When you say guests are “eating you out of house and home,” you're quoting Will. When you describe someone as having “itchy palms,” you're paraphrasing Cassius from Julius Caesar. The title of Ray Bradbury's seminal science fiction novel Something Wicked This Way Comes? Yep, borrowed from the Bard.

"Most people are surprised to discover how many of the things we say on a daily basis are derived from Shakespeare,” says Michael Macrone, author of Brush Up Your Shakespeare (HarperPerennial, $10). "Like 'there's the rub' from Hamlet. We say it all the time, it's become a cliche. It's delightful what you discover when you find out what the Shakespeare quote really means.”

Macrone shares several surprising Shakespeare coinages.

With bated breath. From The Merchant of Venice, Act l, Scene 3. Spoken by Shylock, it means "with breath held.” “Bated is related to the verb abate, meaning to lessen,' ” Macrone says.

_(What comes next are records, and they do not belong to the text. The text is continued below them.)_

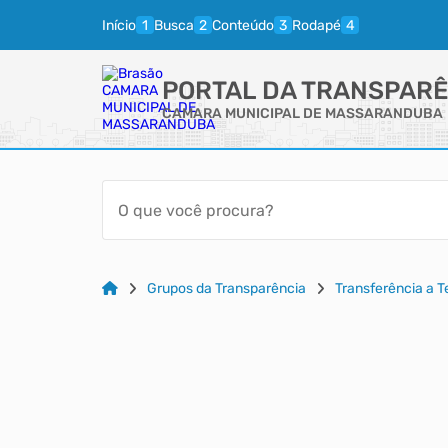
Início
Busca
Conteúdo
Rodapé
PORTAL DA TRANSPARÊ
CAMARA MUNICIPAL DE MASSARANDUBA
Grupos da Transparência
Transferência a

The be-all and end-all. From Macbeth, Act l, Scene 7. “When Macbeth utters this phrase, he isn't admiring a paragon or deploring an obsession,” Macrone says. “He's hoping that killing King Duncan will be all' that's required and 'end all' he has to suffer to seize the throne.”

To not budge an inch. From Taming of the Shrew, Induction, Scene 1. This phrase appeared in the mouth of the drunken tinker Christopher Sly. Sly's refusal to budge condemned this neutral verb to eternal negation, Macrone says. "No one ever says 'I budged' or 'let's budge.'”

Foregone conclusion. From Othello, Act 3, Scene 3. Othello's estimate of his wife's adultery. "When told (falsely) that another man has had erotic dreams about her, Othello deduces that her betrayal must already have happened, that the event (conclusion) preceded the dream,” Macrone explains.

Knock-knock jokes. “Though knock-knock jokes caught on only in this century, they were probably inspired by the "porter scene” in Macbeth (Act 2, Scene 3), which dates to 1606. Roused by incessant knocking at the castle gate, the porter grumbles, “Knock, knock! Who's there, i'th' name of Belzebub? Knock knock who's there, in th' other devil's name?'

Salad days. From Antony and Cleopatra, Act l, Scene 5). Cleopatra's term for her youth. “She doesn't mean that she had to eat salad,” Macrone says, “but that when it came to men she was as cold and “green” (inexperienced) as a piece of lettuce.”

Strange bedfellows. From The Tempest, Act 2, Scene 2. “The jester Trinculo's assessment of having to cozy up in a storm with the deformed islander Caliban."

There's the rub. From Hamlet, Act 3, Scene 1. "What Hamlet means is 'there's the bowling obstacle,” Macrone says. Shakespeare derived several metaphors from the then-popular Sunday sport of lawn bowling. “ 'Rub' is the sportsman's name for an obstacle which diverts a ball from its true course.”

What the dickens. From The Merry Wives of Windsor, Act 3, Scene 2. “Not Charles, but the devil, replaced with a nonsense euphemism in this mild oath by Mrs. Page.”

Wild goose chase. From Romeo and Juliet, Act 2, scene 4. When Mercutio refers to a “wild goose chase,” he's in the middle of some witty repartee with Romeo. "He likens the process to the goose's task of keeping up with the erratic flight pattern of its flock leader,” Macrone says.